Your first appointment is an opportunity to meet your doctor, discuss your medical history, and talk about the types of information and tests that will help with a diagnosis.
Our physicians are board-certified and have advanced fellowship training in female pelvic floor disorders, including incontinence and prolapse. They perform hundreds of major operations each year and their clinical and research interests include urodynamics, voicing dysfunction, prolapse, accidental bowel leakage, and other pelvic floor disorders.
Medical History and Physical Examination
An accurate diagnosis is very important, because treatment based on an incorrect diagnosis may not help your incontinence and could even make it worse.
From left: Drs. Charles Nager, Marianna Alperin,
Michael Albo and Emily Lukacz, Cindy Furey, PT
To diagnose the cause of your urinary incontinence, our specialists will ask about your medical history and conduct a physical examination, including a pelvic exam. You may also be asked to cough while you are standing to check for stress incontinence. In addition, a urinalysis and urine culture may be done to see if you have a urinary tract infection (UTI).
Symptom Check: You will also be asked to explain your symptoms and habits; for example, how often you need to urinate, when you leak urine, how much fluid and what kinds of fluids you drink, and whether you have any other symptoms along with incontinence.
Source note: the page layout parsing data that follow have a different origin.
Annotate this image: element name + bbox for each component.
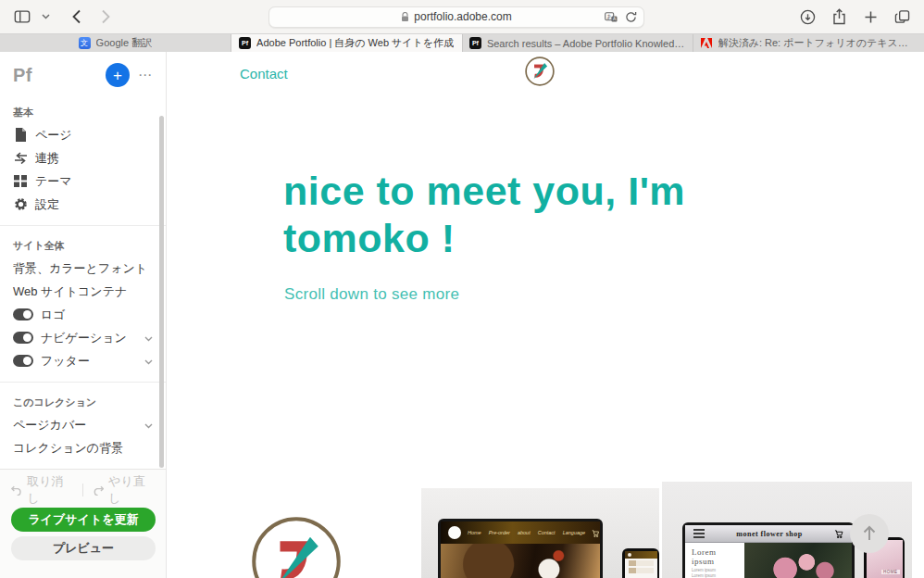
pf-favicon-icon: Pf bbox=[239, 37, 251, 49]
gear-icon bbox=[13, 197, 28, 212]
chevron-down-icon[interactable] bbox=[39, 6, 52, 28]
chevron-down-icon[interactable] bbox=[144, 331, 153, 345]
google-translate-icon: 文 bbox=[79, 37, 91, 49]
reload-icon[interactable] bbox=[625, 11, 637, 23]
add-button[interactable]: + bbox=[106, 63, 130, 87]
sidebar-item-footer[interactable]: フッター bbox=[0, 349, 166, 372]
undo-button[interactable]: 取り消し bbox=[11, 473, 73, 507]
tab-knowledgebase[interactable]: Pf Search results – Adobe Portfolio Know… bbox=[462, 34, 693, 52]
sidebar-item-collection-background[interactable]: コレクションの背景 bbox=[0, 436, 166, 459]
tab-adobe-portfolio[interactable]: Pf Adobe Portfolio | 自身の Web サイトを作成 bbox=[231, 34, 462, 52]
tab-adobe-forum[interactable]: 解決済み: Re: ポートフォリオのテキストの色変更について - Ad… bbox=[693, 34, 924, 52]
home-badge: HOME bbox=[881, 570, 900, 574]
arrow-up-icon bbox=[862, 525, 877, 542]
update-live-site-button[interactable]: ライブサイトを更新 bbox=[11, 508, 156, 532]
chevron-down-icon[interactable] bbox=[144, 418, 153, 432]
more-menu-button[interactable]: ⋯ bbox=[138, 67, 153, 83]
new-tab-icon[interactable] bbox=[857, 6, 883, 28]
sidebar-item-settings[interactable]: 設定 bbox=[0, 193, 166, 216]
cart-icon bbox=[834, 525, 843, 542]
sidebar-item-background-colors-fonts[interactable]: 背景、カラーとフォント bbox=[0, 257, 166, 280]
site-logo-icon[interactable] bbox=[524, 56, 556, 87]
tab-google-translate[interactable]: 文 Google 翻訳 bbox=[0, 34, 231, 52]
hamburger-icon bbox=[693, 529, 705, 538]
editor-sidebar: Pf + ⋯ 基本 ページ 連携 テーマ bbox=[0, 52, 167, 578]
coffee-hero-photo bbox=[441, 544, 600, 578]
downloads-icon[interactable] bbox=[794, 6, 820, 28]
contact-link[interactable]: Contact bbox=[240, 66, 288, 82]
chevron-down-icon[interactable] bbox=[144, 354, 153, 368]
section-label-sitewide: サイト全体 bbox=[0, 226, 166, 257]
sidebar-item-logo[interactable]: ロゴ bbox=[0, 303, 166, 326]
browser-toolbar: portfolio.adobe.com あA bbox=[0, 0, 924, 33]
sidebar-item-navigation[interactable]: ナビゲーション bbox=[0, 326, 166, 349]
section-label-collection: このコレクション bbox=[0, 383, 166, 413]
svg-text:あ: あ bbox=[606, 14, 612, 20]
redo-button[interactable]: やり直し bbox=[93, 473, 155, 507]
sidebar-toggle-icon[interactable] bbox=[9, 6, 35, 28]
pf-favicon-icon: Pf bbox=[469, 37, 481, 49]
sidebar-scrollbar[interactable] bbox=[159, 116, 164, 468]
scroll-to-top-button[interactable] bbox=[850, 514, 889, 553]
sidebar-item-pages[interactable]: ページ bbox=[0, 123, 166, 146]
big-site-logo-icon bbox=[250, 515, 343, 578]
cart-icon bbox=[592, 524, 599, 541]
sidebar-item-integrations[interactable]: 連携 bbox=[0, 146, 166, 170]
divider bbox=[82, 484, 83, 496]
hero-subheading: Scroll down to see more bbox=[284, 285, 459, 304]
lock-icon bbox=[401, 12, 409, 22]
translate-icon[interactable]: あA bbox=[605, 12, 618, 22]
tab-overview-icon[interactable] bbox=[889, 6, 915, 28]
flower-heading: Lorem ipsum bbox=[692, 547, 741, 566]
pf-logo: Pf bbox=[13, 65, 32, 86]
page-icon bbox=[13, 128, 28, 143]
flower-shop-title: monet flower shop bbox=[705, 530, 834, 538]
tab-bar: 文 Google 翻訳 Pf Adobe Portfolio | 自身の Web… bbox=[0, 33, 924, 52]
flower-photo bbox=[744, 543, 852, 578]
section-label-basic: 基本 bbox=[0, 93, 166, 123]
address-bar[interactable]: portfolio.adobe.com あA bbox=[268, 6, 644, 28]
layout-grid-icon bbox=[13, 174, 28, 189]
logo-toggle[interactable] bbox=[13, 308, 33, 320]
url-text: portfolio.adobe.com bbox=[414, 10, 511, 23]
portfolio-image-coffee-site[interactable]: Home Pre-order about Contact Language bbox=[421, 488, 659, 578]
sidebar-item-page-cover[interactable]: ページカバー bbox=[0, 413, 166, 436]
sidebar-item-themes[interactable]: テーマ bbox=[0, 170, 166, 193]
adobe-favicon-icon bbox=[701, 37, 713, 49]
swap-arrows-icon bbox=[13, 151, 28, 166]
site-preview: Contact nice to meet you, I'm tomoko ! S… bbox=[167, 52, 924, 578]
navigation-toggle[interactable] bbox=[13, 332, 33, 344]
forward-button[interactable] bbox=[93, 6, 119, 28]
preview-button[interactable]: プレビュー bbox=[11, 536, 156, 560]
sidebar-item-site-container[interactable]: Web サイトコンテナ bbox=[0, 280, 166, 303]
hero-heading: nice to meet you, I'm tomoko ! bbox=[283, 168, 742, 261]
footer-toggle[interactable] bbox=[13, 355, 33, 367]
share-icon[interactable] bbox=[826, 6, 852, 28]
laptop-mockup: Home Pre-order about Contact Language bbox=[438, 519, 603, 578]
back-button[interactable] bbox=[63, 6, 89, 28]
laptop-mockup: monet flower shop Lorem ipsum Lorem ipsu… bbox=[682, 522, 855, 578]
coffee-logo-icon bbox=[448, 526, 461, 539]
phone-mockup bbox=[622, 548, 659, 578]
sidebar-footer-panel: 取り消し やり直し ライブサイトを更新 プレビュー bbox=[0, 469, 166, 578]
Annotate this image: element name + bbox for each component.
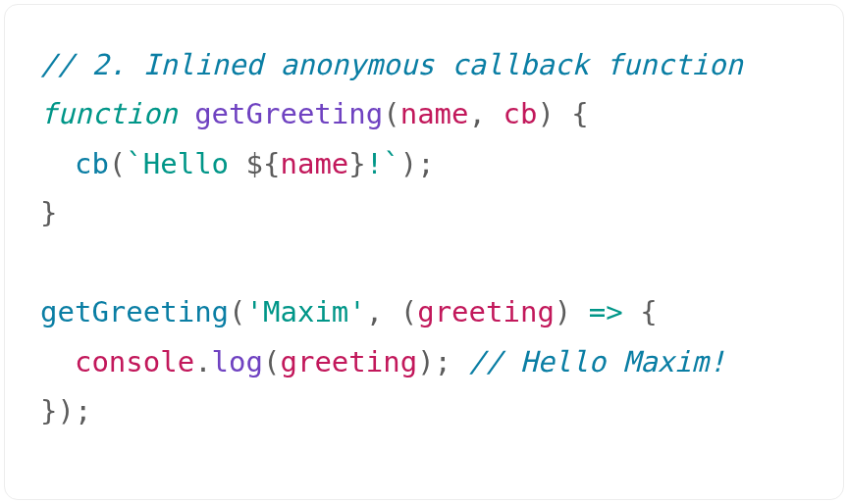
code-comment: // 2. Inlined anonymous callback functio… [40,48,743,81]
code-punct: ); [400,147,435,180]
code-punct: , [469,97,504,130]
code-space [178,97,194,130]
code-string: Hello [143,147,246,180]
code-punct: ) [555,295,571,328]
code-interp-open: ${ [246,147,281,180]
code-block-card: // 2. Inlined anonymous callback functio… [4,4,844,500]
code-backtick: ` [383,147,399,180]
code-punct: ( [109,147,126,180]
code-identifier: console [75,345,194,378]
code-punct: ( [263,345,280,378]
code-punct: }); [40,394,91,428]
code-punct: ( [383,97,399,130]
code-comment: // Hello Maxim! [469,345,726,378]
code-param: greeting [417,295,555,328]
code-punct: ( [229,295,245,328]
code-prop: log [212,345,263,378]
code-punct: . [194,345,211,378]
code-punct: ) { [537,97,588,130]
code-interp-close: } [348,147,365,180]
code-string: ! [366,147,383,180]
code-punct: ); [417,345,468,378]
code-call: getGreeting [40,295,229,328]
code-punct: { [640,295,657,328]
code-param: name [400,97,469,130]
code-string: Maxim [263,295,348,328]
code-quote: ' [246,295,263,328]
code-punct: ( [400,295,417,328]
code-identifier: greeting [280,345,417,378]
code-keyword: function [40,97,178,130]
code-interp-var: name [280,147,348,180]
code-indent [40,147,75,180]
code-function-name: getGreeting [194,97,383,130]
code-call: cb [75,147,109,180]
code-punct: } [40,196,57,229]
code-quote: ' [348,295,365,328]
code-backtick: ` [126,147,142,180]
code-indent [40,345,75,378]
code-arrow: => [589,295,623,328]
code-block: // 2. Inlined anonymous callback functio… [40,40,808,436]
code-space [623,295,640,328]
code-param: cb [503,97,537,130]
code-space [571,295,588,328]
code-punct: , [366,295,400,328]
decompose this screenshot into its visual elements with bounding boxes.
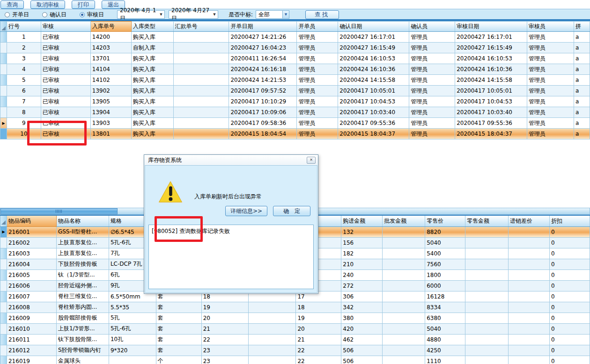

Your answers will provide clues about the cause of your incontinence.
Voiding History: Your initial exam will be most productive if you can bring a 3- to 4-day diary of what and how much you drink, and how often and how much you urinate and leak. The pattern of your urine leakage may point to the type of incontinence.
Urodynamic tests for urinary incontinence are measurements taken to evaluate your bladder's function and efficiency. The actual tests done vary from person to person, but may include:
Cystometry (also called cystometrography or uroflowmetry): A series of tests to measure bladder pressure at different levels of fullness. Cystometry is helpful in diagnosing urge incontinence.
Cystoscopy: A procedure that uses small telescopes to look inside the bladder (read more about cystoscopy)
Videourodynamics: Studies that X-ray the bladder and measure its pressure during filling and emptying
By thoroughly understanding the type of incontinence present in each patient, our physicians can recommend the appropriate therapy for you.